A white Canadian writer who travelled the US in blackface and published what he has described as “the most important book on American race relations that has ever been written” has been met with swift backlash.
“Last summer, I disguised myself as a Black man and traveled throughout the United States to document how racism persists in American society,” journalist Sam Forster, who has written for The National Post and The Spectator, posted on X on Tuesday.
He also shared a link to his self-published book, Seven Shoulders. A blurb for the book on Amazon called it “the most important book on American race relations that has ever been written.”
In a copy of the book sent to The Independent, the author describes donning a blackface disguise in September 2023 that included a “synthetic Afro wig, colored contact lenses” and copious amounts of Maybelline foundation in the “Mocha” shade.
Seven Shoulders documents his experiences hitchhiking across Nashville, Birmingham, Atlanta, Los Angeles, Las Vegas, Chicago, and Detroit. The work consists largely of first-person descriptions, where most drivers pass him by while he’s in disguise, as well as commentary on the history of race and politics in the US.
Prominent Black writers and journalists reacted to the project with a mix of criticism and bemusement.
The Nation’s legal correspondent Elie Mystal ridiculed the book’s methods and compared it to Tropic Thunder, a 2008 Hollywood satire in which Robert Downey, Jr, plays a white Australian actor who dons blackface to portray a Black Vietnam War soldier in the hopes of winning an Oscar.
“Option A: Talk to actual Black people,” Mr Mystal wrote on X. “Option B: [whatever in the Tropic Thunder F*** this is].”
The book features interviews with Black leaders, including a “sitting US congressman” and the “mayor of a major American city,” though their names are redacted in the work, and Mr Forster says he didn’t tell them about the blackface aspect of the project.
Nikole Hannah Jones, the Pulitzer Prize-winning reporter behind the 1619 Project, which argues for a reframing of American history beginning with the arrival of the first enslaved African people to the land that later became the US, appeared perplexed in her brief response to the news of the book.
“No comment,” she wrote on X.
New York Times political reporter Astead Herndon called on Mr Forster to release a picture of him in disguise. “Drop the pic, Samuel,” he wrote on X. “I’m trying to see something.”
Some noted the book’s resemblance to the 1961 book Black Like Me, by John Howard Griffin, in which a white writer donned blackface to describe the racism of the Jim Crow South.
Mr Forster told The Independent via email he was hoping to carry on in the tradition of Griffin with the goal to “dramatically improve our collective understanding of race.”
“As the public is beginning to realize, I didn’t force myself to supplicate at the feet of sensitivity readers, consultants, and Midtown executives like most authors do,” he said. “I simply wrote what I saw.”
“I recognize that my independence bothers people, but I think it produced a tremendously important and historic book,” he added.
He argued people should read the book before criticizing it, and declined to share a photo of the disguise he used during the writing process.
“As I mention in the book, the point of this project is to foster serious, productive dialogue,” he said. “If people are looking for a minstrel show, they should look somewhere else.”
He added that people on social media seeking to see the image showed the “crude and corrupting impulses of the masses” and suggests “more about the masses than it says about me.”
The “seven shoulders” of the book’s title refers to highway shoulders where the Canadian journalist hitchhiked both with and without his disguise. (Mr Forster has another book, Americosis: A Nation’s Dysfunction Observed from Public Transit, based on his observations riding the Dallas public transit system.)
The Canadian writer argues in the book that his method offers a unique perspective on race because most people have only experienced life within one societally defined racial category, while in his case, “for a short window, I became Black.
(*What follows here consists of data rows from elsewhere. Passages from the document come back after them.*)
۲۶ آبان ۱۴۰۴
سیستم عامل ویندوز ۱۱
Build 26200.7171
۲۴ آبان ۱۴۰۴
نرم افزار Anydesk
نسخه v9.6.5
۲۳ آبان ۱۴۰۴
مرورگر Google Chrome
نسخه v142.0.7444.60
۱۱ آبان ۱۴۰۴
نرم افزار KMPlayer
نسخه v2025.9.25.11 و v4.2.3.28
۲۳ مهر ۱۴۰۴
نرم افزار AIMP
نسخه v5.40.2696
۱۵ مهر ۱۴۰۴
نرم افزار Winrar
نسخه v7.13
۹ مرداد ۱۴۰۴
I experienced the world as a Black man.”
“Nobody has an experiential barometer with respect to race, for that matter,” he writes. “Nobody except for me.. My barometer is better than anyone else’s.”
The book contains other claims sure to prompt fierce debate and backlash, such as his claim that present-day examples of institutional racism are “extremely” — Mr Forster repeats the word for two straight pages — “difficult to identify” — despite ongoing racial disparities in institutions including the criminal justice system.
The writer also argues that the people most passionate about the issue of race are the most ill-informed and “out of touch,” and suggests most writing about the history of racism in the US is moralizing disguised as scholarship.
“With few exceptions, the stuff that’s out there doesn’t serve the function of saying what previously was or what currently is, but rather, what should have been, or what ought to be,” he writes.
He describes his own writing in Seven Shoulders as a “tremendous literary achievement” and a “tremendous achievement in the realm of civic progress.”
The Canadian journalist argues his work is separate from the historically racist function of blackface and instead is “journalistic blackface” with a purpose.
Seven Shoulders is set to be published on Thursday, 30 May, via the author’s Slaughterhouse Media company.